On the day of the operation the nurses were very helpful (I bet! 8000 euros!). But I kept asking to see the doctor and the anesthetist. They didn’t even test my blood! At that point my mind was on a course of its own and I kept wondering, what if I need a blood transfusion? What do they do? They need to know my blood type!

Before entering the operating room, I saw the doctor and I remember telling her through tears, that I was really scared. She reassured me, but I’m certain that if she had taken my hand, I would have felt a lot better. Another culture! Physical contact, even to those in need, is not very popular here in Asia!

After the surgery, which fortunately went well, there were some minor complications and I had to undergo another examination. The doctor said she wanted me to have a “scan”. In my mind I translated the word “scan” as ultrasound. Unfortunately I had to find out that it was an MRI scan (where your entire body goes into a horizontal tube.) Even though I speak English well, it ‘s not my native language and it took some explaining for me to understand the nature of the procedure.

At that point I had a real panic attack.
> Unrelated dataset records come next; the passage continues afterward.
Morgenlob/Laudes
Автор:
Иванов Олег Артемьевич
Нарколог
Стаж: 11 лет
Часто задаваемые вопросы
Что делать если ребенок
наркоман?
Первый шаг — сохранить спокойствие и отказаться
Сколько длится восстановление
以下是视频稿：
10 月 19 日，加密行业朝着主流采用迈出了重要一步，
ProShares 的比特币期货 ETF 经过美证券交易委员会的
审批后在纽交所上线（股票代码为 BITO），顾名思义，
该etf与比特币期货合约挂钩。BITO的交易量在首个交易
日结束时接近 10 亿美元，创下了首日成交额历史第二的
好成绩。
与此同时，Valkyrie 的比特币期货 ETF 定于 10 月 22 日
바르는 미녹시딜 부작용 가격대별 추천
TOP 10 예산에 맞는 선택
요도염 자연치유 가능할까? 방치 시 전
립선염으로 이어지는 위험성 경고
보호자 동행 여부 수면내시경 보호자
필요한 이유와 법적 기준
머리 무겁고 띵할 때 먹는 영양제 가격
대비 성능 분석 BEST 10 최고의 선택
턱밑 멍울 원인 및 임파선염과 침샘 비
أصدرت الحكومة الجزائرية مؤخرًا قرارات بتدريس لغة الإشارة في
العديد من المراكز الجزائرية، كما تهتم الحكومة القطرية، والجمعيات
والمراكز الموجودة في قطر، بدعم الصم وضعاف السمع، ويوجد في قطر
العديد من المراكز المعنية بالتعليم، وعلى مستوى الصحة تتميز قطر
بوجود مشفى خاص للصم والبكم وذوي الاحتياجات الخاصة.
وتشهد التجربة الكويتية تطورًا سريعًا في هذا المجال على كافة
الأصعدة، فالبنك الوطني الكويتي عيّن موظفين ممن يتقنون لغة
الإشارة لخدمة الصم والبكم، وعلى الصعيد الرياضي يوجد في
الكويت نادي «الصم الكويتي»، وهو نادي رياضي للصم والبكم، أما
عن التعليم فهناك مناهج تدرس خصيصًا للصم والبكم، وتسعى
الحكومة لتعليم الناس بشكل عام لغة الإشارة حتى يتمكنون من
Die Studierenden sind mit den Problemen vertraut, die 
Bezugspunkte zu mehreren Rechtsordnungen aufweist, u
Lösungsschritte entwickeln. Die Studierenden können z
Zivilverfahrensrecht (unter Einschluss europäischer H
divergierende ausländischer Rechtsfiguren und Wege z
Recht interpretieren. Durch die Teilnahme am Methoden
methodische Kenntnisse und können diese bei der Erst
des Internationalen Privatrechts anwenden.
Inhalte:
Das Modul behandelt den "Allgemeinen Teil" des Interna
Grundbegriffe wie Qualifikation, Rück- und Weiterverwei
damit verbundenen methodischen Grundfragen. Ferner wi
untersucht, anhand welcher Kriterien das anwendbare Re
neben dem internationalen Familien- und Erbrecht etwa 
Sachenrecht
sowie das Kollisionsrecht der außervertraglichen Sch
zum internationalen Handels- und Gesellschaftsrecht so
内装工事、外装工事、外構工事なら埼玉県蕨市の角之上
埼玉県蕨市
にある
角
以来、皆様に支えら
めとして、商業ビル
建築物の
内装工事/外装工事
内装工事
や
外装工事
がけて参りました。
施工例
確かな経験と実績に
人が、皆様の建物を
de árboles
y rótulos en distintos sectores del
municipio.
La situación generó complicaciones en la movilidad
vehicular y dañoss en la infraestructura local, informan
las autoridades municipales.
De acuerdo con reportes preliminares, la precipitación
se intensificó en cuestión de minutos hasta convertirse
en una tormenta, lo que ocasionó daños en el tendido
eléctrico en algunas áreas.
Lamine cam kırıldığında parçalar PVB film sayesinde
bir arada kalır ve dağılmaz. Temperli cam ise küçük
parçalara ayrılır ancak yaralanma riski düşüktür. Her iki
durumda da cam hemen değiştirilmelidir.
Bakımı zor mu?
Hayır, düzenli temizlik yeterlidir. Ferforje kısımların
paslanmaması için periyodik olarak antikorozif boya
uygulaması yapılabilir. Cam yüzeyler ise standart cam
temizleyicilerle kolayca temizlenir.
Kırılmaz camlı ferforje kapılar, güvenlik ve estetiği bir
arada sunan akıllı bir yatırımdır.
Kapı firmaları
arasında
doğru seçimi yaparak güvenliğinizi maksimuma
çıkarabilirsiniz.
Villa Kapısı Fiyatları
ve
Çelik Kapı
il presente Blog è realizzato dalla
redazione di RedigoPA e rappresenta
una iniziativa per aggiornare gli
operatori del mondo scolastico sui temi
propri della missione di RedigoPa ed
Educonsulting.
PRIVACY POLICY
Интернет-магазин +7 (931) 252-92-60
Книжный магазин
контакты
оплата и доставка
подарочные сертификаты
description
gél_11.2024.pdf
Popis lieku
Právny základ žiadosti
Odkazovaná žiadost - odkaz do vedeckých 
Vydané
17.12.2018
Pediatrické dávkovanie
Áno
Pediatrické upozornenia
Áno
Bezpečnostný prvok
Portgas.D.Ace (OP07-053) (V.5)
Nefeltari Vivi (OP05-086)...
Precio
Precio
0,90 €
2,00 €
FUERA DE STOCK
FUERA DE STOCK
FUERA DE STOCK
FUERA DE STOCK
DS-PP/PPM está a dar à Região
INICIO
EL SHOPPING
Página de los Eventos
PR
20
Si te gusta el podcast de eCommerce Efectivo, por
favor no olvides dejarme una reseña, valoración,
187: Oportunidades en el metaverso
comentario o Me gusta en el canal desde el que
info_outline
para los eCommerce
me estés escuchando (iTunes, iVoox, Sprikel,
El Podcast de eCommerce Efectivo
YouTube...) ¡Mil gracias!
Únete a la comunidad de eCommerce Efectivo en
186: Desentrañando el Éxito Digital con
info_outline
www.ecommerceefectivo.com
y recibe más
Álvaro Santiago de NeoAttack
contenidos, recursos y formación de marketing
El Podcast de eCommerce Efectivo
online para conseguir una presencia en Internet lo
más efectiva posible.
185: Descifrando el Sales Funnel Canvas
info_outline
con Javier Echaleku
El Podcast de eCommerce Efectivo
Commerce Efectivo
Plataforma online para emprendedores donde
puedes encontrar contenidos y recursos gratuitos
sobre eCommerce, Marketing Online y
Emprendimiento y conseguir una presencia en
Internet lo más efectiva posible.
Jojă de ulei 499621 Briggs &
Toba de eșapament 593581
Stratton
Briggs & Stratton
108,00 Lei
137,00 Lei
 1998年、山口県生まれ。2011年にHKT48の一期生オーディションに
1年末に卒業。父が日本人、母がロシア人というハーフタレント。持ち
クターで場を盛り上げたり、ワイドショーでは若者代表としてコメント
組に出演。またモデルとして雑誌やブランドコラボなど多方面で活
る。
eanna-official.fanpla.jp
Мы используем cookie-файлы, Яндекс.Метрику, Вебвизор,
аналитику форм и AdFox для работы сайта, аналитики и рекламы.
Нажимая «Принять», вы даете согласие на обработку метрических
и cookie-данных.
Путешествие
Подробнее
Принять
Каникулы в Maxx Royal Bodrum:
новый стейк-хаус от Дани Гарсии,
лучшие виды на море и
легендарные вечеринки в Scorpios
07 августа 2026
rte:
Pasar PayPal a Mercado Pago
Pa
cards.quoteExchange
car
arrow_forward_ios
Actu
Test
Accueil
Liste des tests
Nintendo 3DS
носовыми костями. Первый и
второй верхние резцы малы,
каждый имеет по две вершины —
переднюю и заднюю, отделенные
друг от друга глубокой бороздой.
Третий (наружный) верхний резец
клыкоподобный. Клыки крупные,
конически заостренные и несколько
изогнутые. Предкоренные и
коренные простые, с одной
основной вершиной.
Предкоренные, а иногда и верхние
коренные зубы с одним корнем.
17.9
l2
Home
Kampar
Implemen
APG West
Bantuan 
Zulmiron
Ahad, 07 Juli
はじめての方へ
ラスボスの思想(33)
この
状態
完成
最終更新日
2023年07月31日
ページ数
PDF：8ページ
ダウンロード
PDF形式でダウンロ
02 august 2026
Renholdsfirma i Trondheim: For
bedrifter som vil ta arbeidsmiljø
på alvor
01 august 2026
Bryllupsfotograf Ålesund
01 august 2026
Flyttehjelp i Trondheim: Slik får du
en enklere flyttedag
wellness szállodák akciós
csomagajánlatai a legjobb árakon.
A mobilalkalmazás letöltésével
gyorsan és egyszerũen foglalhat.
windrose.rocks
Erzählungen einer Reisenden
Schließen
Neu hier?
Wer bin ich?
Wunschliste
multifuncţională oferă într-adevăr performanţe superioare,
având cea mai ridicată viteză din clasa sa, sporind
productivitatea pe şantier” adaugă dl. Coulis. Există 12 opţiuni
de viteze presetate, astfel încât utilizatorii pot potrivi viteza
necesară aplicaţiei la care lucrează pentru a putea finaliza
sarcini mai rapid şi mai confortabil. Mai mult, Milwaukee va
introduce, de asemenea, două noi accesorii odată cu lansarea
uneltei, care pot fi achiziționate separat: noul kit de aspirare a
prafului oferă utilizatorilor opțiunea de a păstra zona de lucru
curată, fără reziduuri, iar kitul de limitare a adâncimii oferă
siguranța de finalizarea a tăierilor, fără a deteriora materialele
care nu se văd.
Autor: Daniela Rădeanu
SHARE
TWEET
I wasn’t prepared and I was terribly scared. I went crazy. I’m ashamed of it but it’s exactly what happened. It took everyone a good 20 minutes to calm me down and convince me to have the MRI!

Back home other problems arose. I was terrified of everything; if I felt even a little pain I was immediately convinced that it was something very wrong.
I was, and still am, very fragile, both physically and psychologically. I was crying over nothing, and the slightest thing was a tragedy. I knew that some people might experience problems with anesthesia but I soon realised that my problem was that it had all happened too quickly. I just hadn’t had time to adjust both mentally and physically. Things weren’t going well either between my husband and me because he didn’t understand how I was feeling. I told him I needed to talk to someone, but he reacted by saying that I was making the problem bigger than was necessary.

It was a really bad time! The solitude and distance were a real problem. I was no longer as strong as before, and having recently undergone an operation, it wasn’t the ideal time to take a 13 hour trip alone to Italy. In hindsight, I do not think this would have solved the problem anyway.

After almost two months, I feel a bit stronger. I cannot deny that writing my story helped me through my emotions and even a few tears. Returning to work has helped a lot and so too has talking and writing it down.

I needed to write it all down because often friends and family think that living as an expat means living just the “good life” and they don’t consider how much solitude can be experienced by living abroad. My friends and family who told me I was in good hands and lucky to have Edward at my side, could not understand why I felt so lonely and depressed. It is not easy!

I also want to give wholehearted advice to anyone who wants to relocate abroad: have good health insurance that will cover all the costs, and in case the operation cannot be made in your hosting country, covers the expenses for your repatriation. This is an aspect of medical cover that is often overlooked, but it’s rather important to keep in mind, and even more important when you need it!